(Document layout detection data)
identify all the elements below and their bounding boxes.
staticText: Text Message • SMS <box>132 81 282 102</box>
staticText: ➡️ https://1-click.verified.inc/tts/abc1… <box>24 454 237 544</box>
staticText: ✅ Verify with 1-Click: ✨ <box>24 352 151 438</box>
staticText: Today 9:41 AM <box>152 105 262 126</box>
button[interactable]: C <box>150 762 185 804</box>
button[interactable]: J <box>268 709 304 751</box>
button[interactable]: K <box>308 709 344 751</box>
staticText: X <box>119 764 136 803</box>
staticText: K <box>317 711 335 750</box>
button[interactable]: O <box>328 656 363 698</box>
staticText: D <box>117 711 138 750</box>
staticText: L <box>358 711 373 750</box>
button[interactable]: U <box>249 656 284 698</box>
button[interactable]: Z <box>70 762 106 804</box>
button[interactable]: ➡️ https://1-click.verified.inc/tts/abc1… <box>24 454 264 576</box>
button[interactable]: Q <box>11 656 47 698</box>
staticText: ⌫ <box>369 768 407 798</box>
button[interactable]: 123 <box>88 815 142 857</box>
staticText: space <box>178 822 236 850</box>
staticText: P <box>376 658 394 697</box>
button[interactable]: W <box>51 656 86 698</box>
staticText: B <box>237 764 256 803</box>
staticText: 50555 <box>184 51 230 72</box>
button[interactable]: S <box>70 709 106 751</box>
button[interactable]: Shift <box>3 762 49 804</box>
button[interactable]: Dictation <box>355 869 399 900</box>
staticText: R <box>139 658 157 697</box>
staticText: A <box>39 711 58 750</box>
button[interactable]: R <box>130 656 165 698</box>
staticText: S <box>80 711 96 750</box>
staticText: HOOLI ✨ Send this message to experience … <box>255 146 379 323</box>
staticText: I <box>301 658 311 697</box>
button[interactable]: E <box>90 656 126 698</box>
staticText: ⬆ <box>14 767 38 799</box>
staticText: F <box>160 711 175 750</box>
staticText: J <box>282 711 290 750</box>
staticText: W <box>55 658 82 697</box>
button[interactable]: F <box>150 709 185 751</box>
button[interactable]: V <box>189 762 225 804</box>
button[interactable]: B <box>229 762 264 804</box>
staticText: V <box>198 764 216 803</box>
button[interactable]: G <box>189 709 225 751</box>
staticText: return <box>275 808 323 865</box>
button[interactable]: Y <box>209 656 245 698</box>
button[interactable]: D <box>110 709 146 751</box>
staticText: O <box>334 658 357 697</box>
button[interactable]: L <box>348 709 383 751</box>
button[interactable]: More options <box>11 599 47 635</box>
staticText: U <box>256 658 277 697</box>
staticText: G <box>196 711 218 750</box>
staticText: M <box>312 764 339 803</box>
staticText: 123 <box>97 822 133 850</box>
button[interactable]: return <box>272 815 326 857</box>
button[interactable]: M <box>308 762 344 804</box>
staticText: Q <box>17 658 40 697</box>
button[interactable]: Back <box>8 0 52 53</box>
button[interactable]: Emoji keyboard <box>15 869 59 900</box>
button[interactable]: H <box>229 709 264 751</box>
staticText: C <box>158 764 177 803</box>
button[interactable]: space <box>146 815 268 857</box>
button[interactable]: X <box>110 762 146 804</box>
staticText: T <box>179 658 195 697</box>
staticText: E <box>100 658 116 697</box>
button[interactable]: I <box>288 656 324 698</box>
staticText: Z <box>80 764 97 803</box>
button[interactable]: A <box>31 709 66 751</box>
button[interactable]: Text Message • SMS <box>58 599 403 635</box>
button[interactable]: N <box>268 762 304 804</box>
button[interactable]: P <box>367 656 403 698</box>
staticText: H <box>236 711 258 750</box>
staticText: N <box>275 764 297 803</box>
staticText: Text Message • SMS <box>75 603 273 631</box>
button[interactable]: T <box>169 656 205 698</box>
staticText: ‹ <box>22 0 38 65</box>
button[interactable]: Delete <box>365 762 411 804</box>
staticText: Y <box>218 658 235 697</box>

Exercise instructions >>
In the records above, find each line with the word "https" and copy it out.

Answer area >>
staticText: ➡️ https://1-click.verified.inc/tts/abc1… <box>24 454 237 544</box>
button[interactable]: ➡️ https://1-click.verified.inc/tts/abc1… <box>24 454 264 576</box>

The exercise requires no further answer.